Genome: The Autobiography of a Species in 23 ChaptersA Year of Books Pick #16: Genome: The Autobiography of a Species in 23 Chapters,by Matt Ridley

What’s it about?

Genome explores the process of mapping the genome and tells the story fascinating story behind each gene. Ridley argues that, although we seem different from other animals, we have genes of every living being that led to our evolution by generations.

He explores how genes can both cause disease and open the door to future cures, the role that genetic mapping will play for curing cancer, how Huntington’s disease is genetically directed, and what we can expect from gene therapy. Strap in: this is a journey deep into your own body and a biological exploration of that most ineffable idea of “human nature.”

Who wrote it?

Matt Ridley is an award-winning science writer. Amongst his books are The Red Queen, The Rational Optimist and The Agile Gene. He has sold over a million copies in twenty-seven different languages.

3 Things You Should Know from Genome

1. Bacteria’s got us beat when it comes to adaptation.

A biofilm of thermophilic bacteria in the outflow of Mickey Hot Springs, Oregon. Image Source:Wikimedia Commons
A biofilm of thermophilic bacteria in the outflow of Mickey Hot Springs, Oregon. Image Source:Wikimedia Commons

Humanity is prone to think of itself as the endpoint of natural selection, but while unique we may be, from a genetic perspective, we’re not actually that special. In fact, we share most of our genes with other species: only about two percent of our genetic makeup differs from our closest living relatives, chimpanzees.

The fact that we are less hairy and bigger-brained is in thanks to only a tiny piece of our genome. We’ve simply got one fewer pair of chromosomes than our chimp counterparts; two of our chromosomes fused together and became one. There are lucky breaks, and there are lucky fusions. We naked bipeds happen to be the beneficiary of the second.

Concerning our ability to adapt, bacteria are actually doing a better job than humans.

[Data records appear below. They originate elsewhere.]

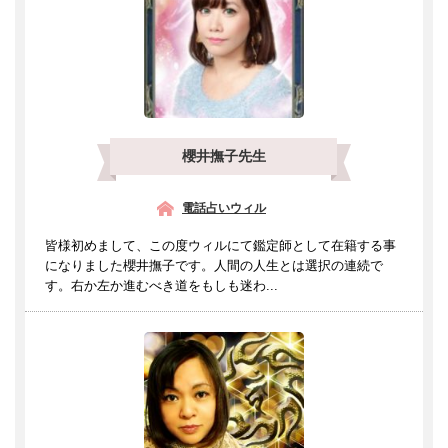
櫻井撫子先生
電話占いウィル
皆様初めまして、この度ウィルにて鑑定師として在籍する事
になりました櫻井撫子です。人間の人生とは選択の連続で
す。右か左か進むべき道をもしも迷わ...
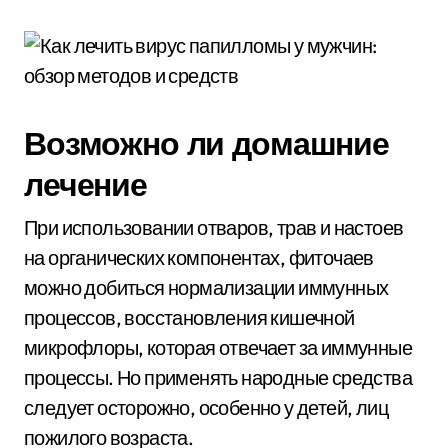
Возможно ли домашние
лечение
При использовании отваров, трав и настоев
на органических компонентах, фиточаев
можно добиться нормализации иммунных
процессов, восстановления кишечной
микрофлоры, которая отвечает за иммунные
процессы. Но применять народные средства
следует осторожно, особенно у детей, лиц
пожилого возраста.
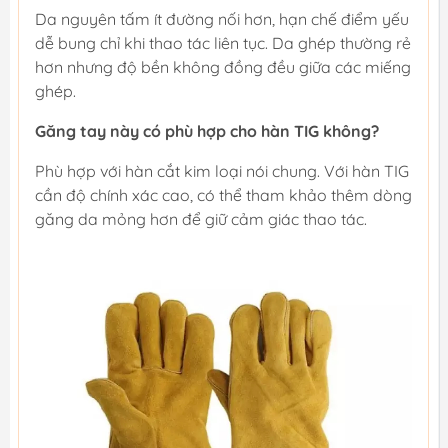
Da nguyên tấm ít đường nối hơn, hạn chế điểm yếu
dễ bung chỉ khi thao tác liên tục. Da ghép thường rẻ
hơn nhưng độ bền không đồng đều giữa các miếng
ghép.
Găng tay này có phù hợp cho hàn TIG không?
Phù hợp với hàn cắt kim loại nói chung. Với hàn TIG
cần độ chính xác cao, có thể tham khảo thêm dòng
găng da mỏng hơn để giữ cảm giác thao tác.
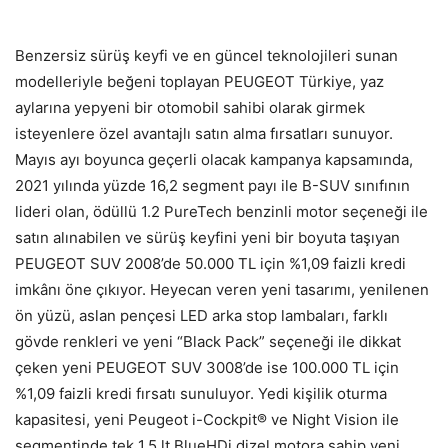
Benzersiz sürüş keyfi ve en güncel teknolojileri sunan
modelleriyle beğeni toplayan PEUGEOT Türkiye, yaz
aylarına yepyeni bir otomobil sahibi olarak girmek
isteyenlere özel avantajlı satın alma fırsatları sunuyor.
Mayıs ayı boyunca geçerli olacak kampanya kapsamında,
2021 yılında yüzde 16,2 segment payı ile B-SUV sınıfının
lideri olan, ödüllü 1.2 PureTech benzinli motor seçeneği ile
satın alınabilen ve sürüş keyfini yeni bir boyuta taşıyan
PEUGEOT SUV 2008’de 50.000 TL için %1,09 faizli kredi
imkânı öne çıkıyor. Heyecan veren yeni tasarımı, yenilenen
ön yüzü, aslan pençesi LED arka stop lambaları, farklı
gövde renkleri ve yeni “Black Pack” seçeneği ile dikkat
çeken yeni PEUGEOT SUV 3008’de ise 100.000 TL için
%1,09 faizli kredi fırsatı sunuluyor. Yedi kişilik oturma
kapasitesi, yeni Peugeot i-Cockpit® ve Night Vision ile
segmentinde tek 1.5 lt BlueHDi dizel motora sahip yeni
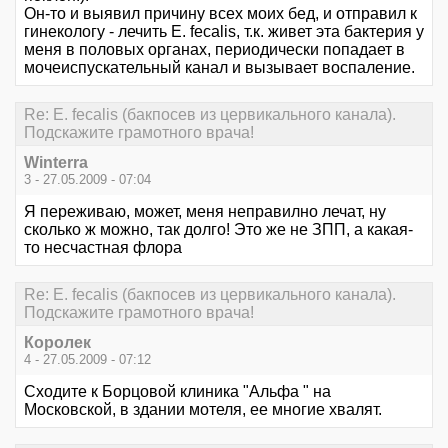
Он-то и выявил причину всех моих бед, и отправил к
гинекологу - лечить E. fecalis, т.к. живет эта бактерия у
меня в половых органах, периодически попадает в
мочеиспускательный канал и вызывает воспаление.
Re: E. fecalis (бакпосев из цервикального канала).
Подскажите грамотного врача!
Winterra
3 - 27.05.2009 - 07:04
Я переживаю, может, меня неправилно лечат, ну
сколько ж можно, так долго! Это же не ЗПП, а какая-
то несчастная флора
Re: E. fecalis (бакпосев из цервикального канала).
Подскажите грамотного врача!
Королек
4 - 27.05.2009 - 07:12
Сходите к Борцовой клиника "Альфа " на
Московской, в здании мотеля, ее многие хвалят.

Genes evolve over generations, allowing each new generation to improve upon previous mutations. Humans, with our relatively long lifespan, require a great deal of time to genetically adapt to the world as we continue plodding through time.

Bacteria develop and adapt the same way, but because their lifespans are shorter, they can have the same number of generations that all humans had in the last five million years in fewer than 25 years. As a result they adapt perfectly to the environment very fast.

2. Genes say more than you might guess about your personality.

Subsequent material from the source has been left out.